DIRECTIONS: A single number is required: how many lines below include the string "information".

Dataset records
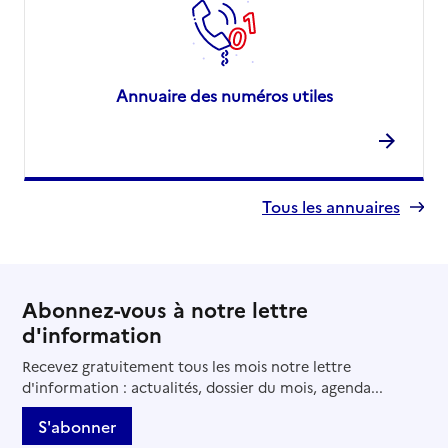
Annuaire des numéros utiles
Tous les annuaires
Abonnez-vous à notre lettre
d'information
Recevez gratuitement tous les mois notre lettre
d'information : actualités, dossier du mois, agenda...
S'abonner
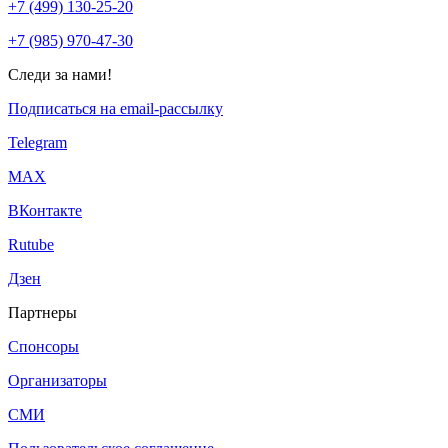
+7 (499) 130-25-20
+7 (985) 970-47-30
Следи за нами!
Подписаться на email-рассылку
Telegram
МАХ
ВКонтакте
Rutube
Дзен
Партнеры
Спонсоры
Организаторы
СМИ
* * *
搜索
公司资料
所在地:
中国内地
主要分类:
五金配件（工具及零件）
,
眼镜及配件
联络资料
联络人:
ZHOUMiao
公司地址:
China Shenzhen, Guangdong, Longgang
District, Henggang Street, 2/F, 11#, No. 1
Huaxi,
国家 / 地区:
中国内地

EXPECTED ANSWER: 2